We have a tight community at Royal Holloway – granted, it can at times be soul destroying to never be five metres away from someone you know, but it’s also an enormous part of the charm of the campus.

By 2021, the college is aiming to increase the student population to 10,500. Whilst this figure has grown exponentially from ten years ago (check 2008 figures), it seems like a figure that the campus can handle. The new George Eliot halls have ensured that we have enough accommodation to house undergraduates to that figure and, well frankly, that’s about it. The £57 million flagship Davison building may be a much more fit-for-purpose space, but it most definitely does not serve the needs of 10,500 students. With Bedford library being used to house the Computer Science and Mathematics & Information Security departments, half of Founder’s library being repurposed and no exact opening date for the other half, we are currently left with the 1,140 study spaces that the Davison building offers. So with no more than 1/10th of students having access to a study space at any given point, Royal Holloway have decided to step up their ambitions to teaching 12,000 students by 2031. It’s a ‘modest growth’ though, so nothing to be concerned about.

On a similar note, finding a study space will be the least of the worries of the Royal Holloway students of the future. What happens when they can’t find anywhere to live in second and third year? The annual panic of finding a house in Egham or Englefield Green seems to inch closer and closer every year, with first years being forced to start finding accommodation in November. The surrounding area is barely coping with the current amount of students, let alone a significant raise. Campus should be fine though as the 2031 masterplan that has been approved by Runnymede Borough Council shows: Penrose, Wettons, The Hub, Electron Microscopy Site (area around old SU shop), Ripley springs (around the back of Queens) and the old library depository site (by back gate) are all planned to be demolished/redeveloped into student accommodation.

Whether we are going to make these student intake targets is an entirely other question though.  It is a key performance indicator target of the 2013-2020 strategy that 80% of new undergraduate entrants will place Royal Holloway as their first choice. Whilst we do not currently hold up-to-date data on this, Mail Online reported that in 2017 we had 261 courses listed in UCAS Clearing with vacancies. When Orbital Magazine asked the College to provide the number of applications (excluding clearing) for the previous three academic years, they declined to share the data under the Freedom of Information Act. The College stated “to release the information that you have requested would prejudice the College’s commercial interests” and “prejudice the ability of the College to effectively engage in a competitive student market”. In other words, our applications are either going down dramatically or just nowhere near target.

The 2031 estate plan that has been approved by the council will also see other developments across campus, including: a social building at The Hub for adjoining residential buildings; the forest behind queens to have a landscaped trail and fitness equipment; a pedestrian access to the A30 between Boilerhouse and the International Building will be opened; and the main car park by Piggery Gate will be decked and have 700 spaces.

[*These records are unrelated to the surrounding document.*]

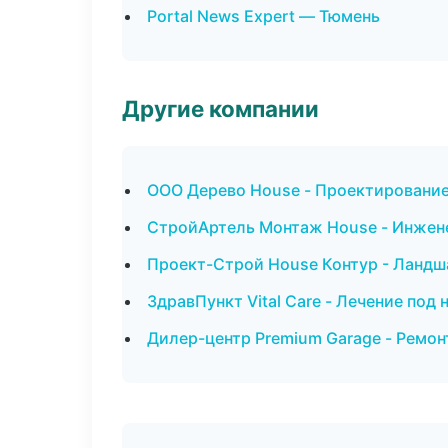
Portal News Expert — Тюмень
Другие компании
ООО Дерево House - Проектирование
СтройАртель Монтаж House - Инжен
Проект-Строй House Контур - Ландш
ЗдравПункт Vital Care - Лечение под
Дилер-центр Premium Garage - Ремон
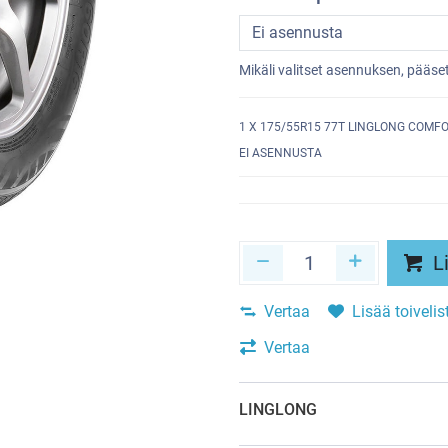
Mikäli valitset asennuksen, pääs
1
X 175/55R15 77T LINGLONG COMF
EI ASENNUSTA
Li
Vertaa
Lisää toivelis
Vertaa
LINGLONG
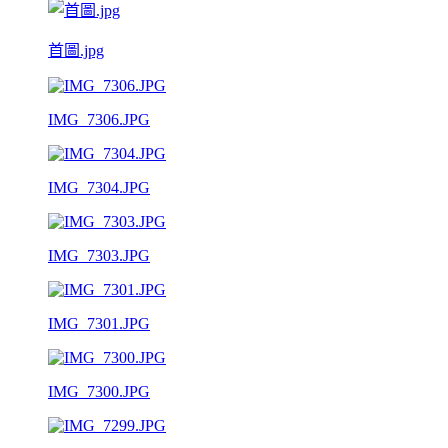
首圖.jpg
IMG_7306.JPG
IMG_7304.JPG
IMG_7303.JPG
IMG_7301.JPG
IMG_7300.JPG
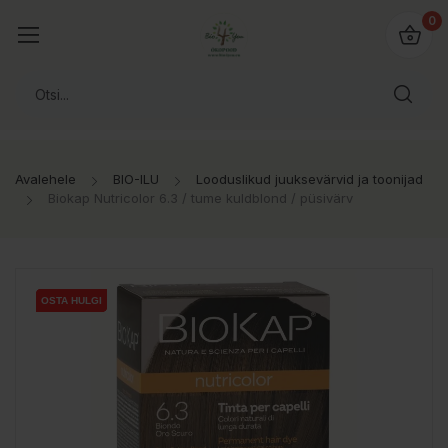
0
Avalehele
BIO-ILU
Looduslikud juuksevärvid ja toonijad
Biokap Nutricolor 6.3 / tume kuldblond / püsivärv
OSTA HULGI
OSTA HULGI
OSTA HULGI
OSTA HULGI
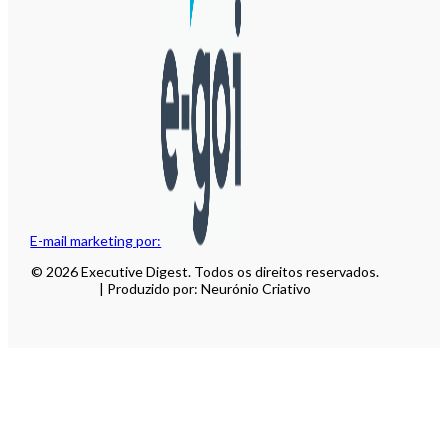
E-mail marketing por:
© 2026 Executive Digest. Todos os direitos reservados.
| Produzido por: Neurónio Criativo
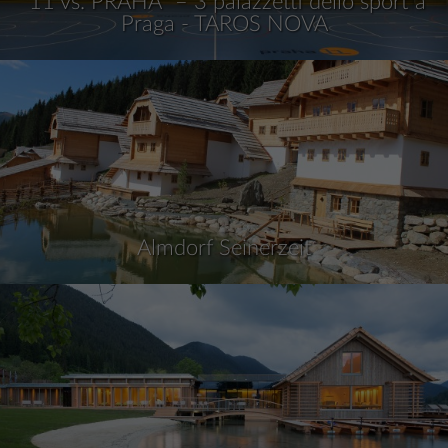
"11 vs. PRAHA" – 3 palazzetti dello sport a
Praga - TAROS NOVA
Almdorf Seinerzeit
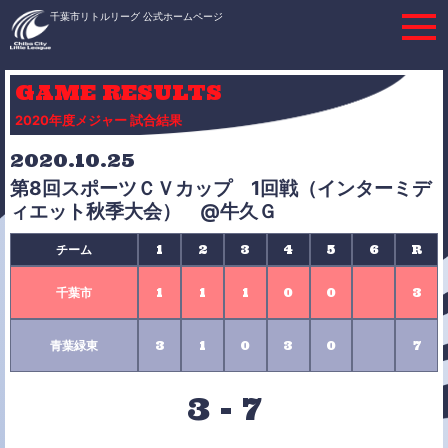
千葉市リトルリーグ 公式ホームページ
GAME RESULTS
2020年度メジャー 試合結果
2020.10.25
第8回スポーツＣＶカップ 1回戦（インターミデ
ィエット秋季大会） @牛久Ｇ
チーム
1
2
3
4
5
6
R
千葉市
1
1
1
0
0
3
青葉緑東
3
1
0
3
0
7
3
-
7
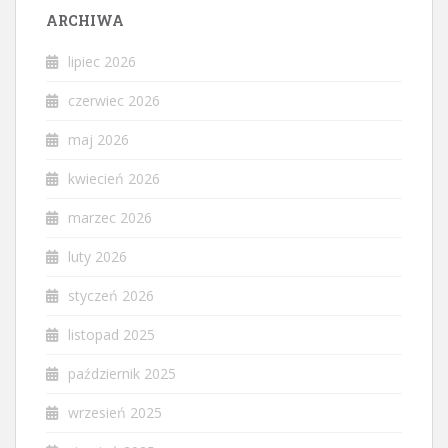
ARCHIWA
lipiec 2026
czerwiec 2026
maj 2026
kwiecień 2026
marzec 2026
luty 2026
styczeń 2026
listopad 2025
październik 2025
wrzesień 2025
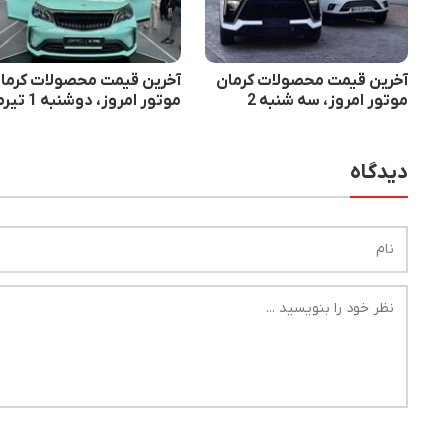
آخرین قیمت محصولات کرمان
آخرین قیمت محصولات کرما
موتور امروز، سه شنبه 2
موتور امروز، دوشنبه 1 تیرماه
تیرماه
دیدگاه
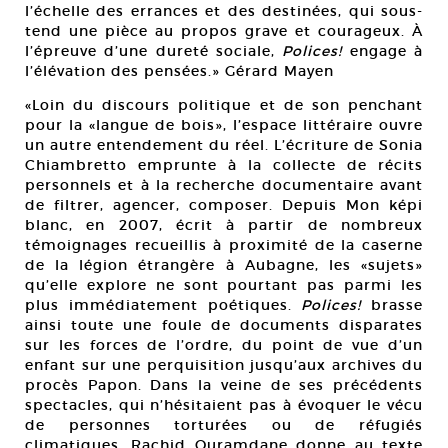
l’échelle des errances et des destinées, qui sous-
tend une pièce au propos grave et courageux. À
l’épreuve d’une dureté sociale,
Polices!
engage à
l’élévation des pensées.» Gérard Mayen
«Loin du discours politique et de son penchant
pour la «langue de bois», l’espace littéraire ouvre
un autre entendement du réel. L’écriture de Sonia
Chiambretto emprunte à la collecte de récits
personnels et à la recherche documentaire avant
de filtrer, agencer, composer. Depuis Mon képi
blanc, en 2007, écrit à partir de nombreux
témoignages recueillis à proximité de la caserne
de la légion étrangère à Aubagne, les «sujets»
qu’elle explore ne sont pourtant pas parmi les
plus immédiatement poétiques.
Polices!
brasse
ainsi toute une foule de documents disparates
sur les forces de l’ordre, du point de vue d’un
enfant sur une perquisition jusqu’aux archives du
procès Papon. Dans la veine de ses précédents
spectacles, qui n’hésitaient pas à évoquer le vécu
de personnes torturées ou de réfugiés
climatiques, Rachid Ouramdane donne au texte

It’s better to be ambitious with development than to stagnate. However, it seems that there is only so much that our small campus can take. So is there a possibility that the campus will spread further into Egham post-2020?

Runnymede Borough Council’s Sustainable Community Strategy calls on Egham as ‘Runnymede’s university town’. It goes on to suggest that it will promote the ‘expansion and development’ of Royal Holloway and ‘seek more student built accommodation’. Although much of the land that could be developed is protected by the constraints of the Green Belt Policy, the council have acknowledged that the master estate plan can exceed what would normally be acceptable development in this area in the Local Plan Core Strategy.

It seems that Royal Holloway in 2020 stands at a crossroads in terms of development and expansion. Can we continue to invest so heavily into estate plans that will rival us with Russell Group counterparts whilst our rankings continue to decline? It seems as though Royal Holloway needs to limit its expansion, focus on improving the number of applications that it is receiving, the quality of its teaching and ensuring that it’s current estate is fit for its purpose and size before expanding and turning Egham into a ‘university town’.